Vücudunuzu yitirip telef ettikten sonra hangi insan buraya ismini verdi? Ölü insan Krispos. Fariz ülkesinin (Mısır) ve başak taşıyan Nil Nehri'nin vatandaşı, bu anıtın altında yatmaktadır.

TÜRKLER DÖNEMİNDE KARADENİZ EREĞLİ
Osmanlılar'ın yükselişi ile birlikte, Bizans egemenliğindeki Heracleia'nın da bağlı olduğu İznik kenti 1337 yılında Türk hakimiyetine girmiştir. Şehir, 1337 yılında Gazi Şehzade Süleyman Paşa (Orhan Gazi’nin oğlu) tarafından ele geçirilmiştir. Ereğli’de Orhanlar ve Süleymanlar isimli 2 adet mahallenin ismi buradan gelmektedir. Ayrıca; “Orhan Gazi Camii“ ve Kirmanlı mahallesindeki Mehmet Çelikel olarak bilinen caminin asıl adı “Gazi Süleyman Paşa Camii”dir. Şehir; Orhan Gazi döneminde Osmanlıların elinde geçtikten kısa bir süre yeniden Cenevizliler'in kontrolüne girmiştir. Cenevizliler 60 yıla yakın bir süre kentin hakimiyetini sürdürmeyi başarmışlardır.
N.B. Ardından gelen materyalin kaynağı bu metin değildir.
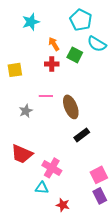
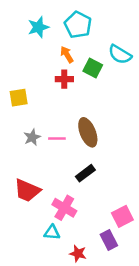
cyan pentagon: (81, 20) -> (78, 25), moved
yellow square: (15, 70) -> (19, 98), moved
pink line: (46, 96) -> (57, 139), moved
black rectangle: (82, 135) -> (85, 173), moved
purple rectangle: (100, 196) -> (109, 240), moved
 1654 yılında Don Kazakları Karadeniz kıyılarını yağmalamaya başlar. Karadeniz Ereğli’de bundan nasibini alır. Kazakların yağmasından kurtulmak isteyen Osmanlılar, Yeniçerileri Karadeniz Ereğli'ye göndeririler. Ancak kent bu kez Yeniçeriler tarafından, Kazakları aratır şekilde yağmalanır.

1703 yıllarında Osmanlı İmparatorluğu'nda gemi yapım merkezi olarak belirlenen bir kaç bölgeden biri de Karadeniz Ereğli'dir.

1800'lü yılların başına kadar “ayanlıkla” yönetilen Karadeniz Ereğli'ye; Safranbolu, Bartın ve Devrek bağlanmıştır. 1839'da Safranbolu ve Bartın, Karadeniz Ereğli'den ayrılmıştır. 1838 yılında şehre gelen gezgin Eduard Bore, 3 gün Karadeniz Ereğli'de kalır ve Cehennemağzı Mağaraları’nı bulur. Bunu 1840 yılında seyahat notlarını anlattığı kitabında dile getirir.

1829 yılında Karadeniz Ereğli'de yeni bir dönem başlayacaktır. Karadeniz Ereğli'nin Kestaneci Köyü'nden Uzun Mehmet adlı bir köylü gezinti yaptığı sırada taş kömürünü bulacak ve Osmanlı sarayını bu buluştan haberdar edecektir.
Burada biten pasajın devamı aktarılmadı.